[Input material — start]

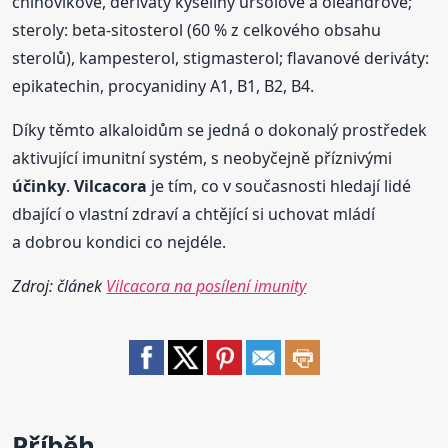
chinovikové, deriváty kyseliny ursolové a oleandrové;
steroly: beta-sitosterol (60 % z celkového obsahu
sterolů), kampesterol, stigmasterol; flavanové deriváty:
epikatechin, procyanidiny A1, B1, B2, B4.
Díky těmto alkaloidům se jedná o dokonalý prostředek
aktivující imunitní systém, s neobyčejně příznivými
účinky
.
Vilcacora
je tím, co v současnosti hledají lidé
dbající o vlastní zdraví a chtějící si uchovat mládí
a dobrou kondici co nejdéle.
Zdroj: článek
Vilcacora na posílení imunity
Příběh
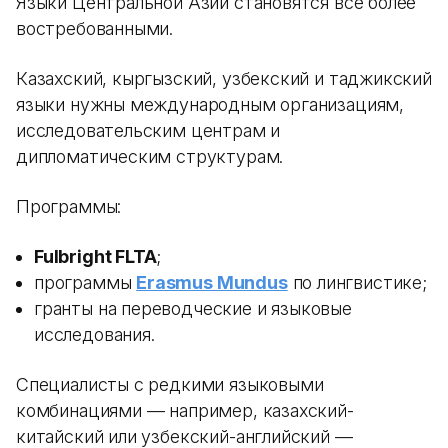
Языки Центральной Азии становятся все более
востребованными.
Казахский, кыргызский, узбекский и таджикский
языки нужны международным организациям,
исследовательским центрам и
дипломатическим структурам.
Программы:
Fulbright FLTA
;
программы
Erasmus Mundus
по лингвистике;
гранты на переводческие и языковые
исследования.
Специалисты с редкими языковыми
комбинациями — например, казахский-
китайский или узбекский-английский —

[Input material — finish]
[Input material — start]

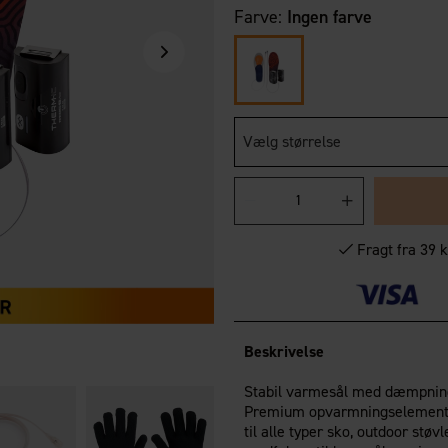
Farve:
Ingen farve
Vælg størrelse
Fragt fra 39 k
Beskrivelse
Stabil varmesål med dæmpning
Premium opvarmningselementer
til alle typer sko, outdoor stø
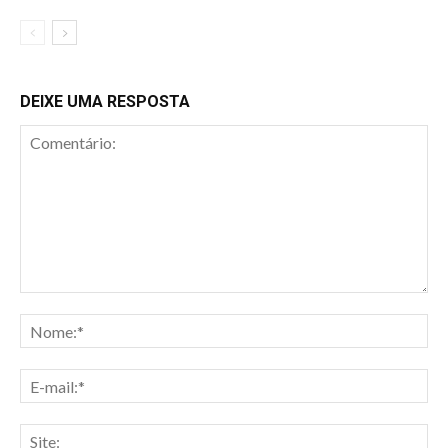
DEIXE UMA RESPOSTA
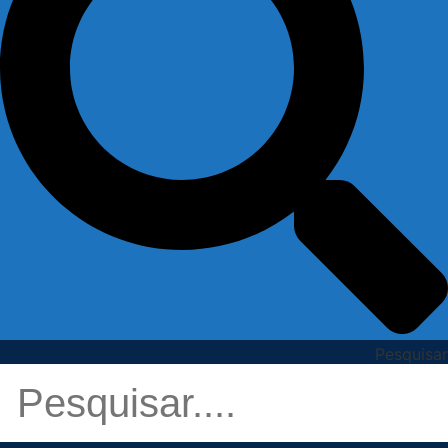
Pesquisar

[Input material — finish]

Exercise » Print exactly the lines above from the one with "Языки Центральной Азии становятся все более" to the one with "китайский или узбекский-английский —", including both.

Answer space »
Языки Центральной Азии становятся все более
востребованными.
Казахский, кыргызский, узбекский и таджикский
языки нужны международным организациям,
исследовательским центрам и
дипломатическим структурам.
Программы:
Fulbright FLTA
;
программы
Erasmus Mundus
по лингвистике;
гранты на переводческие и языковые
исследования.
Специалисты с редкими языковыми
комбинациями — например, казахский-
китайский или узбекский-английский —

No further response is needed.